In Arenal, we drank chocolate and ate dessert together. Then we went through shops with multi-colored dresses hanging outside, fluttering in the breeze. My hair and I didn’t know what colors worked with this new, more free version of me. There was a moment when the younger woman held a dress up to me and smiled. Then she said, “Mmmmmm,” in a way that would attract any male in the vicinity. That was the dress for me. “Mmmmmm.” I would have never picked it or seen that it worked with the new me, and it did. What worked even more was what I was learning about the energy that came with that sound and their enthusiasm shopping with me. They were not worried at all about their bodies. They were simply embodying their innate beauty and it was incredibly sensual. It was sexy. Those things had both felt slightly off limits and dangerous to me. Unwanted attention and jealousy are not easy.

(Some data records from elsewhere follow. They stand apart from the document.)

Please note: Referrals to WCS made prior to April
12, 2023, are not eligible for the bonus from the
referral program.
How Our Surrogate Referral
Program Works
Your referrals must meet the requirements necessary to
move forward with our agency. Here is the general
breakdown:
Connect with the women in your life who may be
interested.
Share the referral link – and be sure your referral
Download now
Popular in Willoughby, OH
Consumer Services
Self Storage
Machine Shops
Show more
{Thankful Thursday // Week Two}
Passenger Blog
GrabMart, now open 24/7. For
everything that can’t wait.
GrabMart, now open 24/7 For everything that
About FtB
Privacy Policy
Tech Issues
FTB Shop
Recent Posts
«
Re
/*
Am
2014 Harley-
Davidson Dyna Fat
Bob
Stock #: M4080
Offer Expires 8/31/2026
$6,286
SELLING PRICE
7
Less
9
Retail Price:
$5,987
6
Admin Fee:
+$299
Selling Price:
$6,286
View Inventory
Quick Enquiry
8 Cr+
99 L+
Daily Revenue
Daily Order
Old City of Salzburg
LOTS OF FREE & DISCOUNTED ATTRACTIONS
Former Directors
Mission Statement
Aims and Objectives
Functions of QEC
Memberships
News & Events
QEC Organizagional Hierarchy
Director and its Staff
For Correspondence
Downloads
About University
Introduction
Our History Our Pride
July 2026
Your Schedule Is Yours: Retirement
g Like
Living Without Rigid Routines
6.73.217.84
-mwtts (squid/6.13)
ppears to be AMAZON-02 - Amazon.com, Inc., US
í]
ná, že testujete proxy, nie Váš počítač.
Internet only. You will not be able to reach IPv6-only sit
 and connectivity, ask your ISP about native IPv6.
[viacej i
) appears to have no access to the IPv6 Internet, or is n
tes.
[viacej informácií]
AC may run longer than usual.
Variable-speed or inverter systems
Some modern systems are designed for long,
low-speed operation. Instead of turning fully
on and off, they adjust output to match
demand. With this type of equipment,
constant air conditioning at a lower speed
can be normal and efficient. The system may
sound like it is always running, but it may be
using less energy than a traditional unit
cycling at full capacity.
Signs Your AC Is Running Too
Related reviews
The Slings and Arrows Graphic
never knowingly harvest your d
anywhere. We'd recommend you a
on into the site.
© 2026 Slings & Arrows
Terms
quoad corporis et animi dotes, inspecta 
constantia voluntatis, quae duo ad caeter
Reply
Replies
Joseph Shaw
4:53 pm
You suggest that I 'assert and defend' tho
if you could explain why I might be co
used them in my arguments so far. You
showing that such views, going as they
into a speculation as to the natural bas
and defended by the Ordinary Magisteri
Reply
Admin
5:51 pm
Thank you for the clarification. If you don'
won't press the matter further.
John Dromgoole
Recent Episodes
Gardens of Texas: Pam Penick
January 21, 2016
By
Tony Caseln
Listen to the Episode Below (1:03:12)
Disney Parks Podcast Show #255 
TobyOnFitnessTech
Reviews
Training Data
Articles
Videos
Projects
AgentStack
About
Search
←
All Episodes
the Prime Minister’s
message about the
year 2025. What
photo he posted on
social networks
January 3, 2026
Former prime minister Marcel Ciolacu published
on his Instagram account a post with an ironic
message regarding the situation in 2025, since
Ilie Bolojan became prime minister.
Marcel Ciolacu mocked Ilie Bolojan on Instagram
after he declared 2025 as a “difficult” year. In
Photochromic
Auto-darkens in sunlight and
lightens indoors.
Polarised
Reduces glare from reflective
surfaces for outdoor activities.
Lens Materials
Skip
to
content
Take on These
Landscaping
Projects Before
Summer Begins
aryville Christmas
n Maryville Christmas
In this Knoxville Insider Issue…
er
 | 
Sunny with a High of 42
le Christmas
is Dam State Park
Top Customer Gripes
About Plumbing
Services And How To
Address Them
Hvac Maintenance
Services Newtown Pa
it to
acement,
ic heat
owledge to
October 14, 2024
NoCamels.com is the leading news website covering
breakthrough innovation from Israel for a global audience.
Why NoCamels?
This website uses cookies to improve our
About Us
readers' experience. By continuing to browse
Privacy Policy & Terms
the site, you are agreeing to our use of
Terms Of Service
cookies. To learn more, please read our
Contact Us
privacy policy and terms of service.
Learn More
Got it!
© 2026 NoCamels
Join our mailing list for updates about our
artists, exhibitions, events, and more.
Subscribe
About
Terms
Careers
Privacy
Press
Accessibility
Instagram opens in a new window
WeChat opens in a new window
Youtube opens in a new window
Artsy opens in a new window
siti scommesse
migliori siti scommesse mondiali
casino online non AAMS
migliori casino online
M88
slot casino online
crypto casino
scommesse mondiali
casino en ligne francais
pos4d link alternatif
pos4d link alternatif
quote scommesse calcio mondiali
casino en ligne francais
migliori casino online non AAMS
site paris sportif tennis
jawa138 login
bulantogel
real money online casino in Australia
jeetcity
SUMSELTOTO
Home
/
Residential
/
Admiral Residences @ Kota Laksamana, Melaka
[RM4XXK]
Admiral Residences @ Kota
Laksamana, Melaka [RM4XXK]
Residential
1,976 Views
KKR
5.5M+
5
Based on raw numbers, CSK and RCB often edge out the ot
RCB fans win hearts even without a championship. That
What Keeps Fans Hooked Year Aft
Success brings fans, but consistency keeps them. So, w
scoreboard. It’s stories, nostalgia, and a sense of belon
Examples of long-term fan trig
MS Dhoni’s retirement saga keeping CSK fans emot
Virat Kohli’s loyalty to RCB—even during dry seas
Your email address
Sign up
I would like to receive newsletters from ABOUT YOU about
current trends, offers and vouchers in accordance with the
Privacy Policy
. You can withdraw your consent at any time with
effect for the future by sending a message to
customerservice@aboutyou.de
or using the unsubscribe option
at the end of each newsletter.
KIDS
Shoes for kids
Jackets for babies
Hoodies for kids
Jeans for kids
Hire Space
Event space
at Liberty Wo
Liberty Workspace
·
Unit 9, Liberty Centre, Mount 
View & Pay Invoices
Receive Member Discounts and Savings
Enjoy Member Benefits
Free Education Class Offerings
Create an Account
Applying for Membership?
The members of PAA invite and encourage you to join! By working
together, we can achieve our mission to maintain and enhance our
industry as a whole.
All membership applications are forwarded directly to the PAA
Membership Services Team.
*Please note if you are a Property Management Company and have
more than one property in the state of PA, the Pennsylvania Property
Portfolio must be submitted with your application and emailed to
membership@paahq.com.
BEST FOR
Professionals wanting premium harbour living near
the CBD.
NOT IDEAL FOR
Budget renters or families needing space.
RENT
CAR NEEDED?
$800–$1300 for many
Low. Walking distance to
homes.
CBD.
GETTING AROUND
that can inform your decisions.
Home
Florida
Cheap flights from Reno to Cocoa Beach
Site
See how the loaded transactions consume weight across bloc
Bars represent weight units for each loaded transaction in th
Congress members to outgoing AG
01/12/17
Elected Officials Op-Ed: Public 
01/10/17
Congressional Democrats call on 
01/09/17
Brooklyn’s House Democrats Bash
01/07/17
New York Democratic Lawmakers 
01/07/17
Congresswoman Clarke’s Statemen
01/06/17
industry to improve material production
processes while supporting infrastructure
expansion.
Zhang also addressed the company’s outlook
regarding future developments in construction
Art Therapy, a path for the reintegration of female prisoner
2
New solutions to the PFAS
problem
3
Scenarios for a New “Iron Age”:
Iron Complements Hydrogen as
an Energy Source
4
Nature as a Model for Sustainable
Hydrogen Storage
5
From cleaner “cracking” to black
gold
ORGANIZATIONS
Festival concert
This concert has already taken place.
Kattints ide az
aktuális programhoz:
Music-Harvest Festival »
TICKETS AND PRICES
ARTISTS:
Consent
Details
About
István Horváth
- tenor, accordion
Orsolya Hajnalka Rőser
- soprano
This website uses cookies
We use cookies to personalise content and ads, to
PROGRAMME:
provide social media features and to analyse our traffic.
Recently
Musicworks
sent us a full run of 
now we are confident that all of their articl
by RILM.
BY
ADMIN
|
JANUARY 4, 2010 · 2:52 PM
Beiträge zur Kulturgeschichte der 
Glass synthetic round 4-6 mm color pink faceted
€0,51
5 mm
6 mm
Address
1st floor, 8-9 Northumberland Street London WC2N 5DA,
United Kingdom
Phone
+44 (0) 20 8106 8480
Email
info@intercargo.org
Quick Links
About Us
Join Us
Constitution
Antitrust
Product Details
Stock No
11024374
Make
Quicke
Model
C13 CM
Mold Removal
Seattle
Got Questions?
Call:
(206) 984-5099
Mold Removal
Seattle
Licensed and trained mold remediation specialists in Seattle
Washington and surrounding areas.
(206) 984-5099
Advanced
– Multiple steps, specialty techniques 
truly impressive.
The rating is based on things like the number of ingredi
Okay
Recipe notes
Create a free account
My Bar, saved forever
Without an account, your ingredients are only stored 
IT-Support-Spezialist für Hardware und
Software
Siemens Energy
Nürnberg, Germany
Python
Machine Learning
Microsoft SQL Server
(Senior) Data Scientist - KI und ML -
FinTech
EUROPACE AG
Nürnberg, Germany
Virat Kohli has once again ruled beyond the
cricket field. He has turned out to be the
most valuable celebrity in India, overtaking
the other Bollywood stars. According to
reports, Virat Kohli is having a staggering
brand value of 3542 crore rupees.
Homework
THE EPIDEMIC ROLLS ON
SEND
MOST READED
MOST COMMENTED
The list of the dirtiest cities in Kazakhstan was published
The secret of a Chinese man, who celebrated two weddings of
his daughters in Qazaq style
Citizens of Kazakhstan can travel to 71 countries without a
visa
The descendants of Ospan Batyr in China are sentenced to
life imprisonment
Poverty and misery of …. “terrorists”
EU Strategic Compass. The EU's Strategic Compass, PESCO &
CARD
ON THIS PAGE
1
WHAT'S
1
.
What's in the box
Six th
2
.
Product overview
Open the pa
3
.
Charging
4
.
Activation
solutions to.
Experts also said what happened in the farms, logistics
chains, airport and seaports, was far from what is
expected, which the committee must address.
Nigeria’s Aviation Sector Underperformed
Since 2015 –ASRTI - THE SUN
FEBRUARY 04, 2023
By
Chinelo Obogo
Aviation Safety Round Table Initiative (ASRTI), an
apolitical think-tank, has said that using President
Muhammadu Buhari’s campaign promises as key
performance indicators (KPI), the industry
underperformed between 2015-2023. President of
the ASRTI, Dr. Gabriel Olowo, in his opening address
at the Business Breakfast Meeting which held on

There were many barriers to loving and accepting myself and they were slowly dissolving. And I mean slowly. But somehow, recently, the dissolving was moving more quickly. I was starting to feel beautiful and to enjoy my sensuality.
Which brings me here to El Salvador and my recent and very unexpected day of modeling.
After attending the day of the ice bath (which I wrote about last week), my new friend, Elieh, who is one of the owners of the Elixir juice company here, texted me and asked if I would like to do some modeling? He and his wife, Iris, planned and hosted the day of the ice bath. Now, for some unexpected reason, they were befriending me.
When I read his text, a tiny bit of shock hit me along with a lot of mental questions like these: “Don’t they know how old I am?” “Why me, when there were so many beautiful women at the event, including Miss El Salvador?”
Elieh explained that the photographer who wanted to hire me had a product he wanted to sell in the United States and was looking for expat models. I still felt I was too old. I had mostly lost the stomach-checking thing by then, but I was not beyond noticing that I had more wrinkles than I did in my 20s.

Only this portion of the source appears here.